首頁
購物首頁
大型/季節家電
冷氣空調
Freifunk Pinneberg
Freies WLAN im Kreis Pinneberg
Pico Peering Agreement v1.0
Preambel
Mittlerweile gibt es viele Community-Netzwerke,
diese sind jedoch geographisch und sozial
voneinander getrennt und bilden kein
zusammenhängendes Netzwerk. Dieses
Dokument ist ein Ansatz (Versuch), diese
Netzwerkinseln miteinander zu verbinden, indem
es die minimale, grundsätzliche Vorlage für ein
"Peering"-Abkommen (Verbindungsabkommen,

About this task: Everything in the listing should be set down again exactly.

Answer to this task:
首頁
購物首頁
大型/季節家電
冷氣空調
Freifunk Pinneberg
Freies WLAN im Kreis Pinneberg
Pico Peering Agreement v1.0
Preambel
Mittlerweile gibt es viele Community-Netzwerke,
diese sind jedoch geographisch und sozial
voneinander getrennt und bilden kein
zusammenhängendes Netzwerk. Dieses
Dokument ist ein Ansatz (Versuch), diese
Netzwerkinseln miteinander zu verbinden, indem
es die minimale, grundsätzliche Vorlage für ein
"Peering"-Abkommen (Verbindungsabkommen,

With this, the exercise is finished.